→ Entries supplied

»»

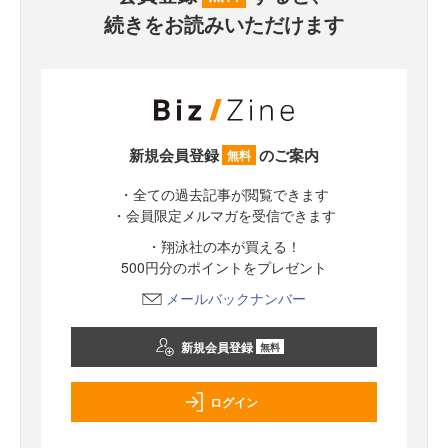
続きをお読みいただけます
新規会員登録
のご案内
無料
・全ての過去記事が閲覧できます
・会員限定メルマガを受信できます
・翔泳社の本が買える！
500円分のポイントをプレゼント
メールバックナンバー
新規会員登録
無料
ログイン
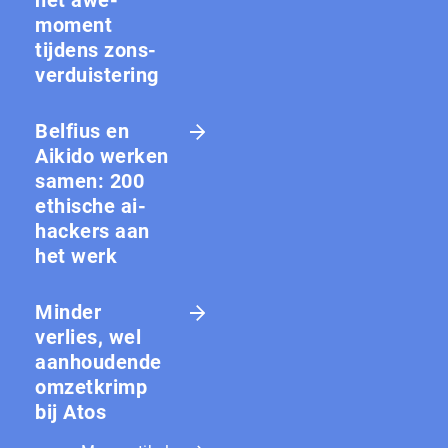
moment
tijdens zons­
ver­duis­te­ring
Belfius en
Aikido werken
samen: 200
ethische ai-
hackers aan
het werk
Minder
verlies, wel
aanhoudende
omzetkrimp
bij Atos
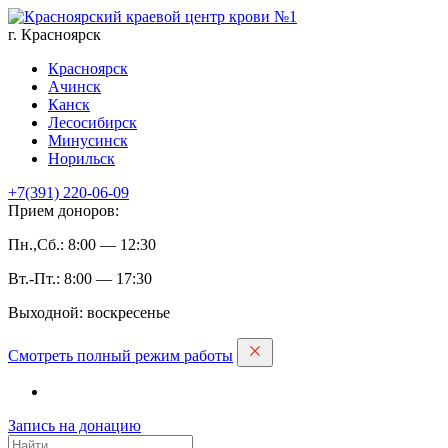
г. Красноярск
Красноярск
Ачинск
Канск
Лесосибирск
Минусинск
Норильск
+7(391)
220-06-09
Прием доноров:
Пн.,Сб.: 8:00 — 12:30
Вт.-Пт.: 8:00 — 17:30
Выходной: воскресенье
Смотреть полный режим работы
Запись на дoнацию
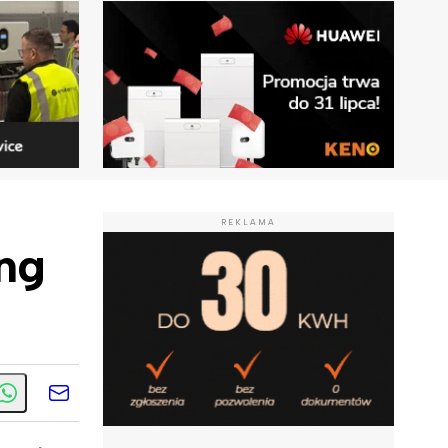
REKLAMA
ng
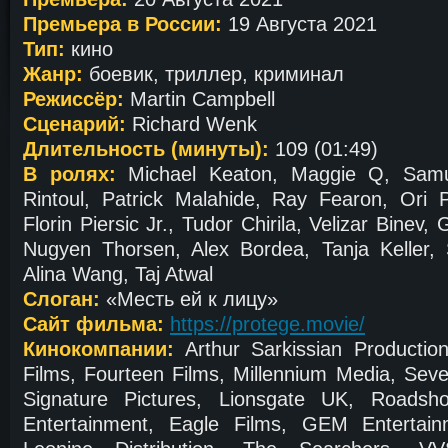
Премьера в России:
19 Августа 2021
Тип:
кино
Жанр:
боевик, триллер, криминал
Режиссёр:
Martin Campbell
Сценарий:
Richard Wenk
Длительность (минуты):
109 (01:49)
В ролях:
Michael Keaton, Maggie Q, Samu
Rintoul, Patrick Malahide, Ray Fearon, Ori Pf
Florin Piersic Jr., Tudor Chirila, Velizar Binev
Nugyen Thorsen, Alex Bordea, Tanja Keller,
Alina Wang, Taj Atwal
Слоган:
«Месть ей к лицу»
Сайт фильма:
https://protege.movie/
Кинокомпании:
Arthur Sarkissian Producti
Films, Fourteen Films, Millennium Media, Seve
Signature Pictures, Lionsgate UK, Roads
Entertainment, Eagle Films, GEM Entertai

««

→ Work instruction
Look through the material above for "Films" and copy the lines that have it.

→ Exercise response
Films, Fourteen Films, Millennium Media, Seve
Entertainment, Eagle Films, GEM Entertai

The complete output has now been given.